If the schools had opened in May when the weather was fine and incidence of transmission declining rapidly, I'd be far happier about schools closing in January. Regrettably the teachers' unions opposed schools opening last summer.

That’s weird, because schools opened last summer.

It was the government’s decision to only open primary to certain year groups instead of all year groups on a rota. It was the government’s decision to keep secondary mostly closed.

If anyone has learned anything this year it should be that the teaching unions have zero power over what the government does.

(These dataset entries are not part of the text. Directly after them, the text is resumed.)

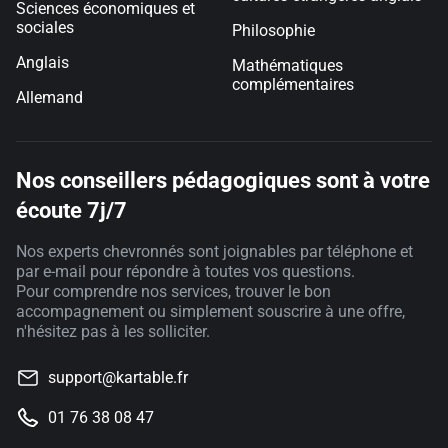
Sciences économiques et
sociales
Philosophie
Anglais
Mathématiques
complémentaires
Allemand
Nos conseillers pédagogiques sont à votre
écoute 7j/7
Nos experts chevronnés sont joignables par téléphone et
par e-mail pour répondre à toutes vos questions.
Pour comprendre nos services, trouver le bon
accompagnement ou simplement souscrire à une offre,
n'hésitez pas à les solliciter.
support@kartable.fr
01 76 38 08 47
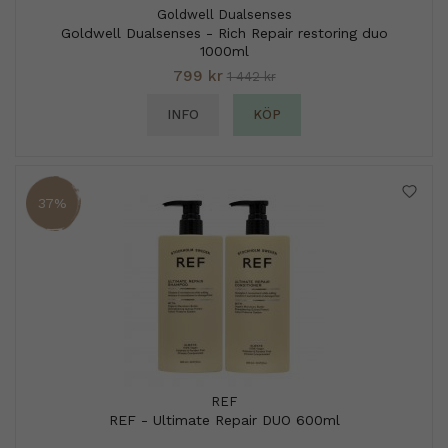
Goldwell Dualsenses
Goldwell Dualsenses - Rich Repair restoring duo
1000ml
799 kr
1 442 kr
INFO
KÖP
37%
REF
REF - Ultimate Repair DUO 600ml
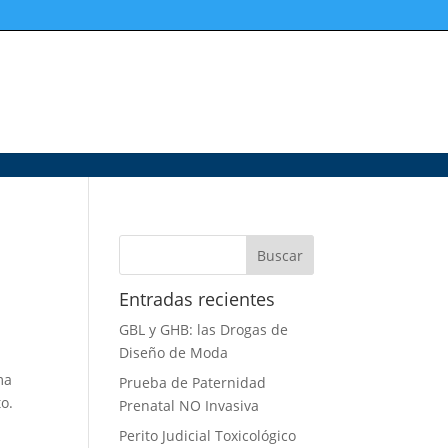
Entradas recientes
GBL y GHB: las Drogas de
Diseño de Moda
ma
Prueba de Paternidad
to.
Prenatal NO Invasiva
Perito Judicial Toxicológico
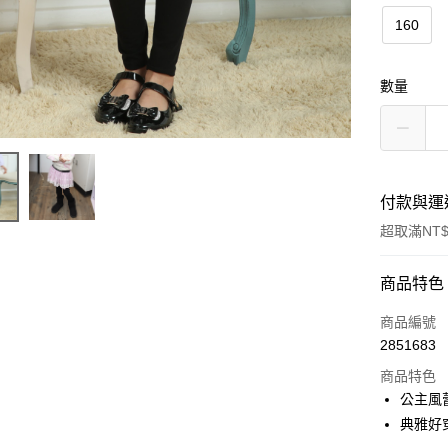
160
數量
付款與運
超取滿NT$
付款方式
商品特色
信用卡一
商品編號
2851683
超商取貨
商品特色
LINE Pay
公主風
典雅好
Apple Pay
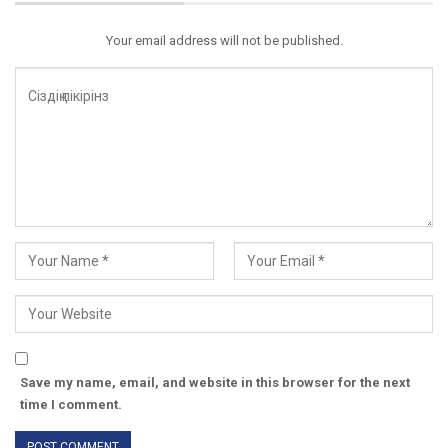
Your email address will not be published.
Save my name, email, and website in this browser for the next
time I comment.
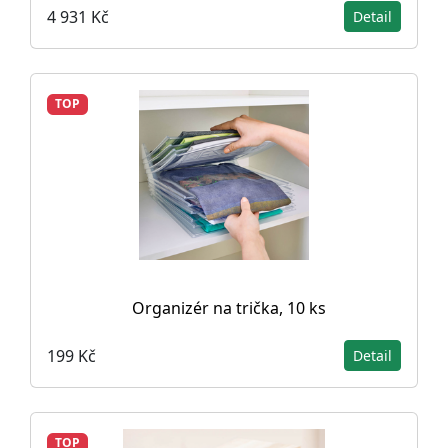
4 931 Kč
Detail
TOP
Organizér na trička, 10 ks
199 Kč
Detail
TOP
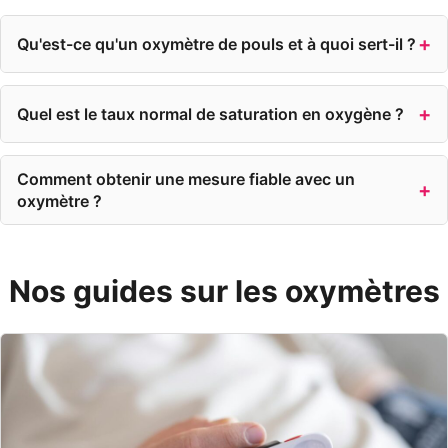
Qu'est-ce qu'un oxymètre de pouls et à quoi sert-il ?
Quel est le taux normal de saturation en oxygène ?
Comment obtenir une mesure fiable avec un
oxymètre ?
Nos guides sur les oxymètres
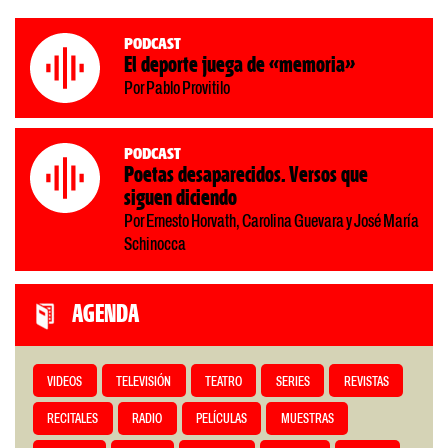
Podcast
El deporte juega de «memoria»
Por Pablo Provitilo
Podcast
Poetas desaparecidos. Versos que
siguen diciendo
Por Ernesto Horvath, Carolina Guevara y José María
Schinocca
AGENDA
VIDEOS
TELEVISIÓN
TEATRO
SERIES
REVISTAS
RECITALES
RADIO
PELÍCULAS
MUESTRAS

Walkaround · 23/12/2020 09:27

The problem with taking it on a school by school basis is the speed with which everything being OK can move to lots of children and staff testing positive. In our area, the case rates shooting up astronomically definitely started in the schools - it’s a small enough town to see it in the figures, knowing exactly how many children and staff had reported positive test results to the school (I work in the first school affected in our area) and how many cases were being reported in the area of town around that school (pretty much all of them linked to the school), and then watching as it spread from there to other parts of the town. Parents completely failed to take isolating children who had been close contacts seriously, due to the constant mantra that children don’t get covid and that if they do, they don’t pass it on, so were taking their children shopping with them and meeting up with other parents whose children were “isolating.” Parents were also unbelievably poor at socially distancing from each other at drop off and pick up times. If schools are to stay open, more parents need to start taking more responsibility for helping to keep schools and communities safe by following the advice they are given when given it.

ceeveebee · 23/12/2020 09:29

It would be interesting to see that chart on a regional basis. In my borough (with an overall rate of 170) the reported rates for age 0-15 are the lowest at about 105/100,000 and the rates for 15-29 are the highest at 210/100,00. Appreciate this will not pick up every case though.

So if the rates in NW are so low, they must be even higher in SE/London to get to that average?

Aroundtheworldin80moves · 23/12/2020 09:34

Maybe they need proper mass testing in schools once a case is reported... To pick up the asymptotic children, not to replace isolation.